Exercise details:
Set down the listing below verbatim, but only from its first line through the line containing "обрисовывать планы развития".

Segment Start: Data provided

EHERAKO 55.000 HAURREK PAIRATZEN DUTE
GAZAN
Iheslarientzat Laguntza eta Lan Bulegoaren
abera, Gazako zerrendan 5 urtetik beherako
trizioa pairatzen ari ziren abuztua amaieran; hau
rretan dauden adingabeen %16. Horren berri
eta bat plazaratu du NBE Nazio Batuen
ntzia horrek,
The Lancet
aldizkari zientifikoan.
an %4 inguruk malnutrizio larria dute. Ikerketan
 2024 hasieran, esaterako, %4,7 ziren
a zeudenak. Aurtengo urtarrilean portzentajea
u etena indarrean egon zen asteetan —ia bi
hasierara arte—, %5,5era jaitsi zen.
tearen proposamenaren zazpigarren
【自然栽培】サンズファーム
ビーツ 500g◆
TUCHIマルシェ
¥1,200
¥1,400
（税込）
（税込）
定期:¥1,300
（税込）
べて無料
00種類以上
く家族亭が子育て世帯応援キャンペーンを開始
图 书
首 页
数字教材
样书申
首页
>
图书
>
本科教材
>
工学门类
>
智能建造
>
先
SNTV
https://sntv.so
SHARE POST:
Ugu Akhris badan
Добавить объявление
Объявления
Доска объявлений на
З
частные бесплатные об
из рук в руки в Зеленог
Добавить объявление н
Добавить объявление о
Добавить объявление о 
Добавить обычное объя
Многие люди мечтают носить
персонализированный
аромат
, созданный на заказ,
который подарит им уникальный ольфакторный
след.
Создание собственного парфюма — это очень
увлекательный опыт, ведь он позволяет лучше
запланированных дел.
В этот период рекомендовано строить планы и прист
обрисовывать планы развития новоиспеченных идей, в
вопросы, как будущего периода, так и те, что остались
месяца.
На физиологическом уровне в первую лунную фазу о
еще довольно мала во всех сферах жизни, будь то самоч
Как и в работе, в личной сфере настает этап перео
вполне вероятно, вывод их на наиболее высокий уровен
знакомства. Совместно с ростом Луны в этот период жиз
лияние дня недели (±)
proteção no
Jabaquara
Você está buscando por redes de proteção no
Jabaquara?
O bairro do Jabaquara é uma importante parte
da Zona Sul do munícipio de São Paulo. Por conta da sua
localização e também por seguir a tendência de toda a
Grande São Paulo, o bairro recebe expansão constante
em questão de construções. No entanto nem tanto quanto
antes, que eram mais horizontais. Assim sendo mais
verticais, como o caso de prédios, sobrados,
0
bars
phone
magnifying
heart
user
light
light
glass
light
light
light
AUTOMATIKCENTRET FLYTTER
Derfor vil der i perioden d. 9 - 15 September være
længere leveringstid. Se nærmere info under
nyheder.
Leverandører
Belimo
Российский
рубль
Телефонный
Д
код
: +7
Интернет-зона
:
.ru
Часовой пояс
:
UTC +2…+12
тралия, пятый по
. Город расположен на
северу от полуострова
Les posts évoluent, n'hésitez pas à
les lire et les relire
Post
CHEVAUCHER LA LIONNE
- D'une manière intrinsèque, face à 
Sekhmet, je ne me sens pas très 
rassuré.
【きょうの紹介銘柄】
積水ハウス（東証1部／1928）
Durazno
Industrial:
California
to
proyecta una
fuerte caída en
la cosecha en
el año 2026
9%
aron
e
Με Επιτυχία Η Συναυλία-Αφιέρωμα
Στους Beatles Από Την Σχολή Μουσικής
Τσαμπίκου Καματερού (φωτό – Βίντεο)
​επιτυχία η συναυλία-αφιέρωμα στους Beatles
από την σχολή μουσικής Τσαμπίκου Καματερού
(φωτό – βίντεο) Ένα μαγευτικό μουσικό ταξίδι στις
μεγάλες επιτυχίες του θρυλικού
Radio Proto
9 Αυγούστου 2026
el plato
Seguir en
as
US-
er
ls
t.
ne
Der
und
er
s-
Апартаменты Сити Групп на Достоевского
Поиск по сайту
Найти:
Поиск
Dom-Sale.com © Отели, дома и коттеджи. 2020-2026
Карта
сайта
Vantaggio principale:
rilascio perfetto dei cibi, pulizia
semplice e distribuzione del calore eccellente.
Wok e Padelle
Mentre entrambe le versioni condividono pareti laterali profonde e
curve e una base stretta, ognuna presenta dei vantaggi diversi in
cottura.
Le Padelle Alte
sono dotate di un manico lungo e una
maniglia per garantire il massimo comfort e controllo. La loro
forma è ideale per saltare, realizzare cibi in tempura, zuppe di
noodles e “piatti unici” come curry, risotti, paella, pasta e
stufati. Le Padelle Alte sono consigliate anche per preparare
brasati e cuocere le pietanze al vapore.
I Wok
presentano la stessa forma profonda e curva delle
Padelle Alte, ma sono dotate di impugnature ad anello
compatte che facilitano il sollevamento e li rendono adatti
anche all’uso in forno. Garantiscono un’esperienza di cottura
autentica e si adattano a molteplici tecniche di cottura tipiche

Segment End: Data provided

Final answer:
EHERAKO 55.000 HAURREK PAIRATZEN DUTE
GAZAN
Iheslarientzat Laguntza eta Lan Bulegoaren
abera, Gazako zerrendan 5 urtetik beherako
trizioa pairatzen ari ziren abuztua amaieran; hau
rretan dauden adingabeen %16. Horren berri
eta bat plazaratu du NBE Nazio Batuen
ntzia horrek,
The Lancet
aldizkari zientifikoan.
an %4 inguruk malnutrizio larria dute. Ikerketan
 2024 hasieran, esaterako, %4,7 ziren
a zeudenak. Aurtengo urtarrilean portzentajea
u etena indarrean egon zen asteetan —ia bi
hasierara arte—, %5,5era jaitsi zen.
tearen proposamenaren zazpigarren
【自然栽培】サンズファーム
ビーツ 500g◆
TUCHIマルシェ
¥1,200
¥1,400
（税込）
（税込）
定期:¥1,300
（税込）
べて無料
00種類以上
く家族亭が子育て世帯応援キャンペーンを開始
图 书
首 页
数字教材
样书申
首页
>
图书
>
本科教材
>
工学门类
>
智能建造
>
先
SNTV
https://sntv.so
SHARE POST:
Ugu Akhris badan
Добавить объявление
Объявления
Доска объявлений на
З
частные бесплатные об
из рук в руки в Зеленог
Добавить объявление н
Добавить объявление о
Добавить объявление о 
Добавить обычное объя
Многие люди мечтают носить
персонализированный
аромат
, созданный на заказ,
который подарит им уникальный ольфакторный
след.
Создание собственного парфюма — это очень
увлекательный опыт, ведь он позволяет лучше
запланированных дел.
В этот период рекомендовано строить планы и прист
обрисовывать планы развития новоиспеченных идей, в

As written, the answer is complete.